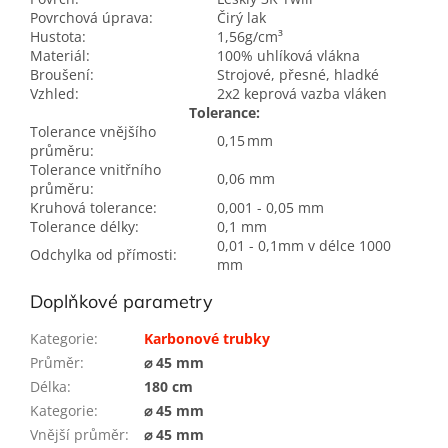
Povrchová úprava:
Čirý lak
Hustota:
1,56g/cm³
Materiál:
100% uhlíková vlákna
Broušení:
Strojové, přesné, hladké
Vzhled:
2x2 keprová vazba vláken
Tolerance:
Tolerance vnějšího
0,15 mm
průměru:
Tolerance vnitřního
0,06 mm
průměru:
Kruhová tolerance:
0,001 - 0,05 mm
Tolerance délky:
0,1 mm
0,01 - 0,1mm v délce 1000
Odchylka od přímosti:
mm
Doplňkové parametry
Kategorie
:
Karbonové trubky
Průměr
:
⌀ 45 mm
Délka
:
180 cm
Kategorie
:
⌀ 45 mm
Vnější průměr
:
⌀ 45 mm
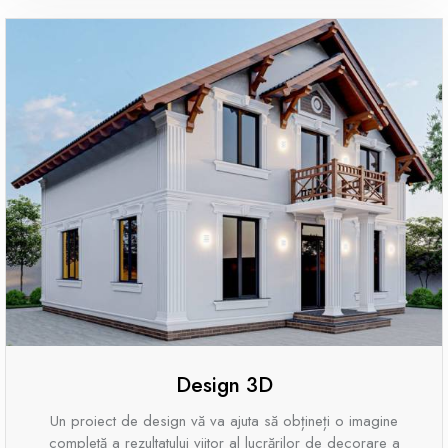
Design 3D
Un proiect de design vă va ajuta să obțineți o imagine
completă a rezultatului viitor al lucrărilor de decorare a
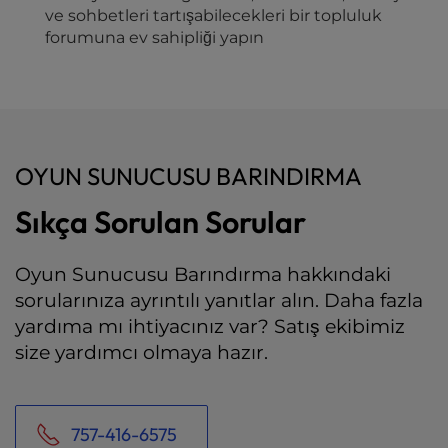
ve sohbetleri tartışabilecekleri bir topluluk
forumuna ev sahipliği yapın
OYUN SUNUCUSU BARINDIRMA
Sıkça Sorulan Sorular
Oyun Sunucusu Barındırma hakkındaki
sorularınıza ayrıntılı yanıtlar alın. Daha fazla
yardıma mı ihtiyacınız var? Satış ekibimiz
size yardımcı olmaya hazır.
757-416-6575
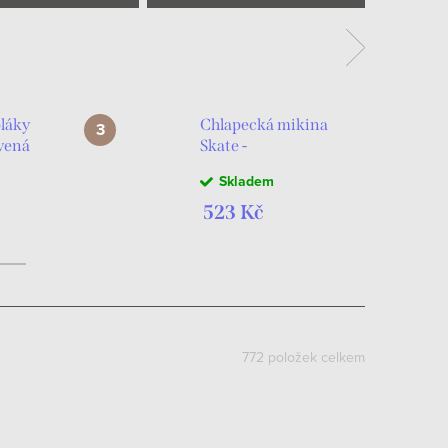
láky
Chlapecká mikina
vená
Skate -
černá/kobaltová
Skladem
523 Kč
772
položek celkem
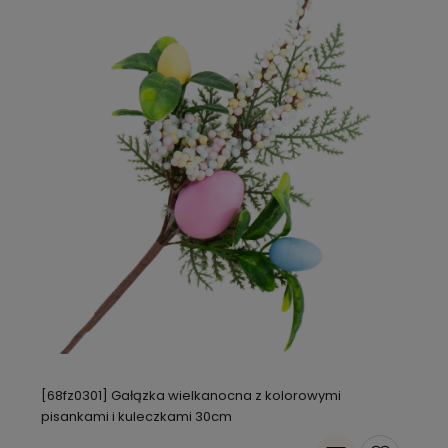
[68fz0301] Gałązka wielkanocna z kolorowymi
pisankami i kuleczkami 30cm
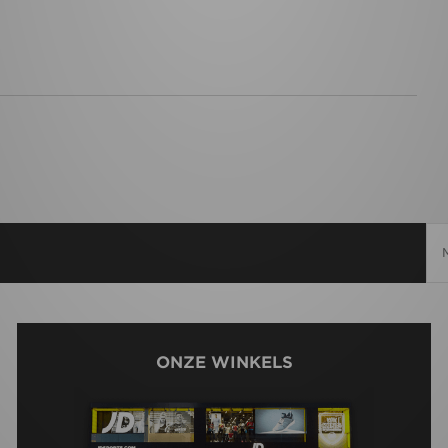
ONZE WINKELS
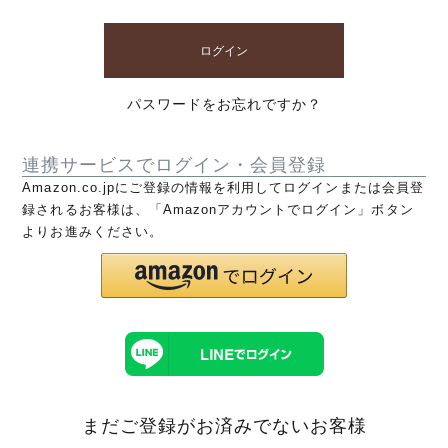
ログイン
パスワードをお忘れですか？
連携サービスでログイン・会員登録
Amazon.co.jpにご登録の情報を利用してログインまたは会員登
録されるお客様は、「Amazonアカウントでログイン」ボタン
よりお進みください。
まだご登録がお済みでないお客様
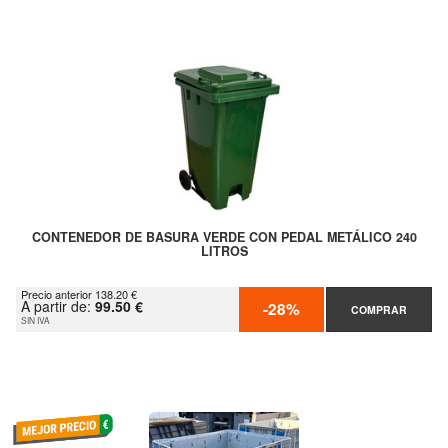
CONTENEDOR DE BASURA VERDE CON PEDAL METÁLICO 240
LITROS
Precio anterior 138.20 €
A partir de:
99.50 €
-28%
COMPRAR
SIN IVA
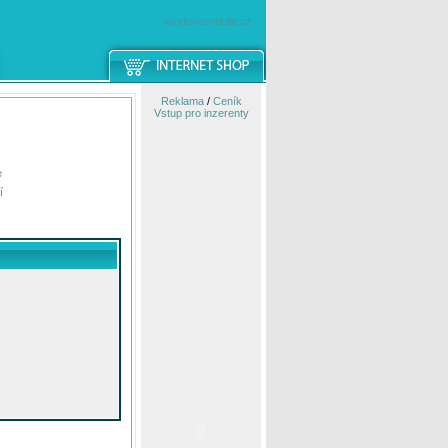
windowsmobile.cz
Reklama
/
Ceník
Vstup pro inzerenty
e
í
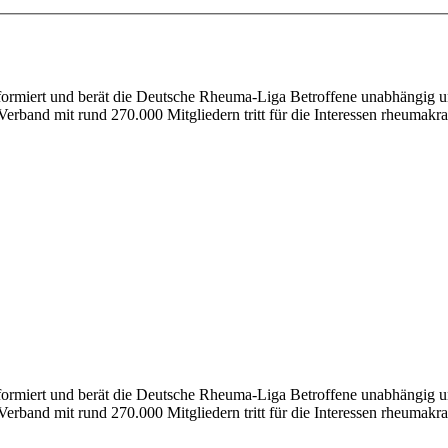
nformiert und berät die Deutsche Rheuma-Liga Betroffene unabhängig un
erband mit rund 270.000 Mitgliedern tritt für die Interessen rheumakra
formiert und berät die Deutsche Rheuma-Liga Betroffene unabhängig und
erband mit rund 270.000 Mitgliedern tritt für die Interessen rheumakra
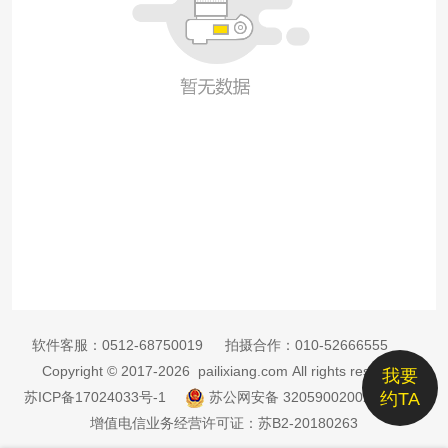
软件客服：
0512-68750019
拍摄合作：
010-52666555
Copyright © 2017-2026 pailixiang.com All rights reserved
我要
苏ICP备17024033号-1
苏公网安备 32059002002885号
约TA
增值电信业务经营许可证：苏B2-20180263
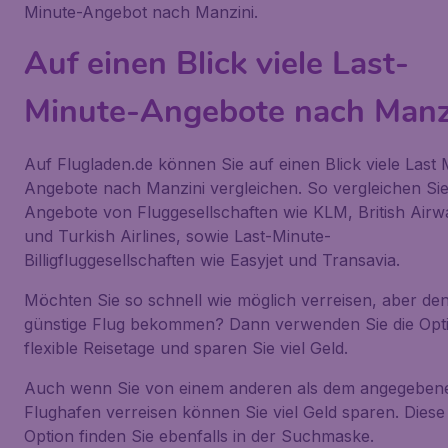
Minute-Angebot nach Manzini.
Auf einen Blick viele Last-
Minute-Angebote nach Manz
Auf Flugladen.de können Sie auf einen Blick viele Last 
Angebote nach Manzini vergleichen. So vergleichen Si
Angebote von Fluggesellschaften wie KLM, British Airw
und Turkish Airlines, sowie Last-Minute-
Billigfluggesellschaften wie Easyjet und Transavia.
Möchten Sie so schnell wie möglich verreisen, aber de
günstige Flug bekommen? Dann verwenden Sie die Opt
flexible Reisetage und sparen Sie viel Geld.
Auch wenn Sie von einem anderen als dem angegeben
Flughafen verreisen können Sie viel Geld sparen. Diese
Option finden Sie ebenfalls in der Suchmaske.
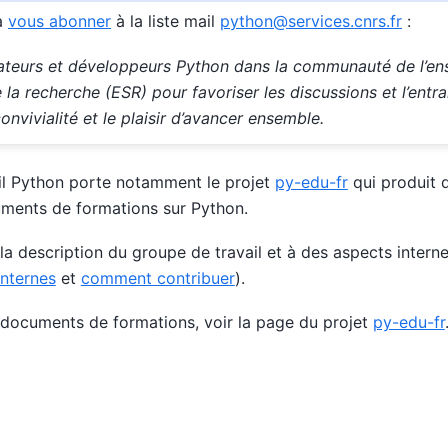
à
vous abonner
à la liste mail
python
@
services
.
cnrs
.
fr
:
isateurs et développeurs Python dans la communauté de l’e
 la recherche (ESR) pour favoriser les discussions et l’entr
convivialité et le plaisir d’avancer ensemble.
il Python porte notamment le projet
py-edu-fr
qui produit 
uments de formations sur Python.
 la description du groupe de travail et à des aspects inter
internes
et
comment contribuer
).
 documents de formations, voir la page du projet
py-edu-fr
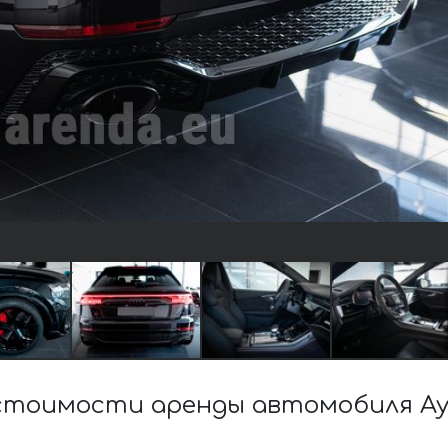
стоимости аренды автомобиля Ау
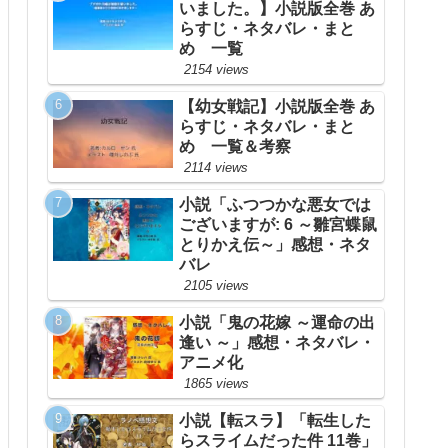
いました。】小説版全巻 あ
らすじ・ネタバレ・まと
め 一覧
2154 views
【幼女戦記】小説版全巻 あ
らすじ・ネタバレ・まと
め 一覧＆考察
2114 views
小説「ふつつかな悪女では
ございますが: 6 ～雛宮蝶鼠
とりかえ伝～」感想・ネタ
バレ
2105 views
小説「鬼の花嫁 ～運命の出
逢い ～」感想・ネタバレ・
アニメ化
1865 views
小説【転スラ】「転生した
らスライムだった件 11巻」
════════
ABOUT THIS TASK:
Go through the entries and report every line with the string "nach".

ANSWER SPACE:
Minute-Angebot nach Manzini.
Minute-Angebote nach Manz
Angebote nach Manzini vergleichen. So vergleichen Si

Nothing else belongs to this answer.